Per poter affermare con certezza che siamo in presenza di una donazione serve il cosiddetto animus donandi del donante. Bisogna cioè ricostruire l’intenzione e la sua predisposizione nel fare un atto di donazione. In sintesi, deve emergere con chiarezza la volontà di arricchire il beneficiario senza per questo ricevere alcunché in cambio. La donazione esclude dunque il corrispettivo. Tanto più che le donazioni più sostanziose vanno fatte con atto notarile. Da questo punto di vista escludono quindi qualsiasi dubbio.

Nello stesso tempo anche una scrittura privata relativa a un prestito basta a fugare dubbi di sorta sulla natura del trasferimento. Ad ogni modo è determinante la dichiarazione degli eredi in mancanza di prove scritte sui soldi ricevuti.

Patrimonio ereditario e soldi prestati in vita

Gli eredi non possono impugnare i soldi prestati in vita dal defunto, proprio in vista della prevista restituzione. Infatti i prestiti non possono ledere le quote di legittima, essendo prevista la restituzione della cifra che dunque va a confluire nel patrimonio ereditario. Naturalmente non deve verificarsi il trasferimento vero e proprio di denaro, a condizione che si possa calcolare la corretta distribuzione del denaro.

Ciò vuol dire che se il denaro prestato non è stato restituito al defunto, bisogna comunque che avvenga la sua restituzione nella massa ereditaria. In circostanze come queste, gli eredi possono avviare un’azione legale per vedersi restituire il prestito. Nella successione infatti rientrano anche i crediti. I quali poi vanno suddivisi tra gli eredi sulla base delle quote ereditarie.

Eredità e prestito: quando all’ereda va male

Un principio come questo non favorisce tutti gli eredi. È favorevole solo a quelli che non hanno avuto soldi in prestito dal defunto. Ogni persona in debito col defunto è chiamata infatti a restituire il credito, indipendentemente dal suo diritto di successione. La divisione ereditaria – operante sull’intero patrimonio, anche se in maniera convenzionale – garantirà comunque i diritti successori. Contestualmente, a differenza di quel che accade per le donazioni impugnabili, i debiti vengono prescritti in dieci anni.

Questo fatto ha delle conseguenze, e cioè che:

  • chi ha avuto del denaro sotto forma di prestito dal defunto deve “rimetterlo” nel patrimonio ereditario.

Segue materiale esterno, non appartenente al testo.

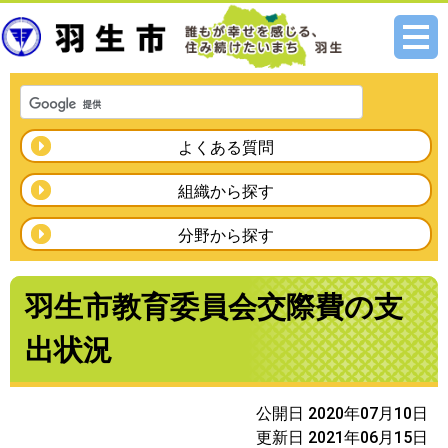
メニ
ュー
よくある質問
組織から探す
分野から探す
羽生市教育委員会交際費の支
出状況
公開日 2020年07月10日
更新日 2021年06月15日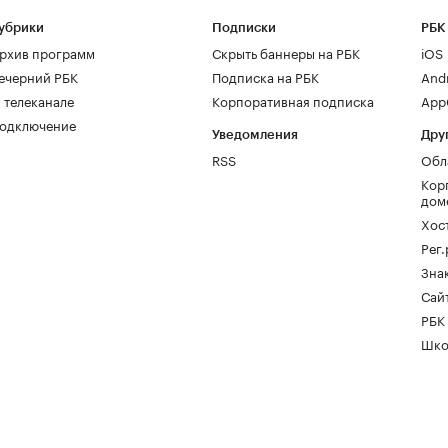
убрики
Подписки
РБК
рхив программ
Скрыть баннеры на РБК
iOS
ечерний РБК
Подписка на РБК
And
 телеканале
Корпоративная подписка
AppG
одключение
Уведомления
Дру
RSS
Обл
Кор
дом
Хос
Рег
Зна
Сайт
РБК
Шко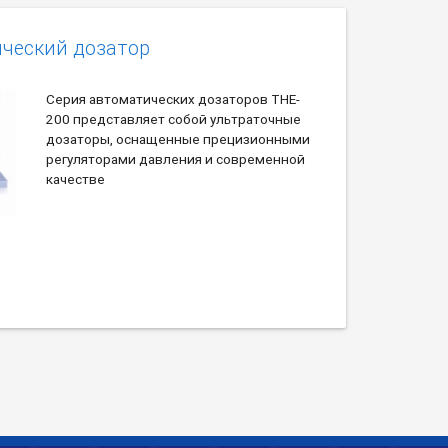
ческий дозатор
Серия автоматических дозаторов THE-
200 представляет собой ультраточные
дозаторы, оснащенные прецизионными
регуляторами давления и современной
качестве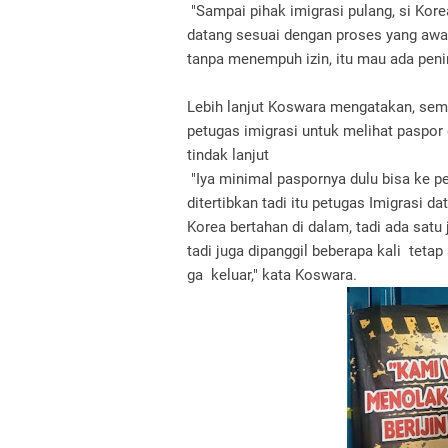
"Sampai pihak imigrasi pulang, si Kore
datang sesuai dengan proses yang awa
tanpa menempuh izin, itu mau ada peni
Lebih lanjut Koswara mengatakan, seme
petugas imigrasi untuk melihat paspor
tindak lanjut
"Iya minimal paspornya dulu bisa ke p
ditertibkan tadi itu petugas Imigrasi d
Korea bertahan di dalam, tadi ada satu 
tadi juga dipanggil beberapa kali tetap
ga keluar," kata Koswara.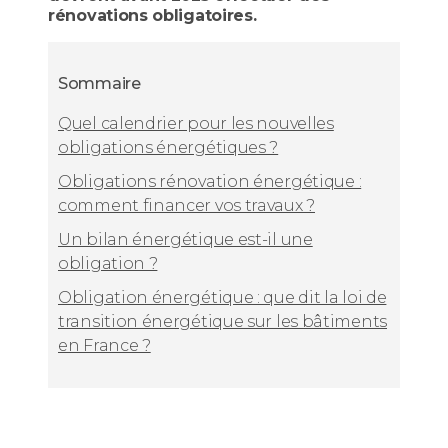
rénovations obligatoires.
Sommaire
Quel calendrier pour les nouvelles
obligations énergétiques ?
Obligations rénovation énergétique :
comment financer vos travaux ?
Un bilan énergétique est-il une
obligation ?
Obligation énergétique : que dit la loi de
transition énergétique sur les bâtiments
en France ?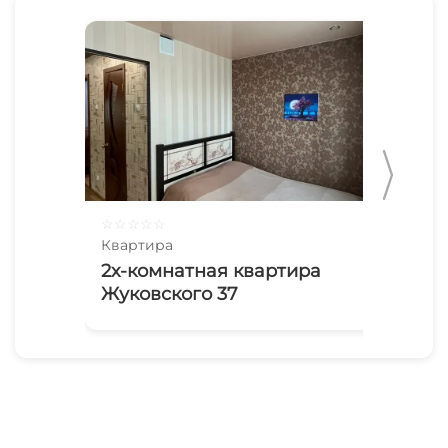
☆
☆
☆
☆
☆
☆
☆
Квартира
Ква
2х-комнатная квартира
1-
Жуковского 37
Жу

Questo anche se il debitore è al tempo stesso anche erede dalla persona scomparsa.
  • se dal prestito sono trascorsi oltre 10 anni (oppure dall’ultima volta che il defunto ha chiesto la restituzione della somma prestata), il debito risulta prescritto. E in questo caso i soldi non rientrano nell’eredità.

Ad ogni modo se gli altri eredi si dicono d’accordo, c’è sempre la possibilità, da parte dell’erede-debitore, di fare la differenza tra il debito e la quota patrimoniale a cui ha diritto. Così potrà restituire soltanto la parte eccedente la quota ereditaria (o toglierla da quest’ultima). Poi di fatto una parte del debito già si estingue accettando l’eredità, dato che l’erede la deve a sé stesso. C’è un’altra alternativa a disposizione: levare dal debito la parte proporzionale alla quota dell’erede-debitore. Quest’ultimo dunque dovrà versare quanto resta agli altri eredi (sempre in proporzione alla quota).

Nella stessa identica maniera, anche il recupero dei crediti dai debitori terzi dovrà avvenire sulla base delle quote ereditarie. Per recuperare questi crediti servirà però una causa civile, dato che gli eredi automaticamente risultano i nuovi creditori.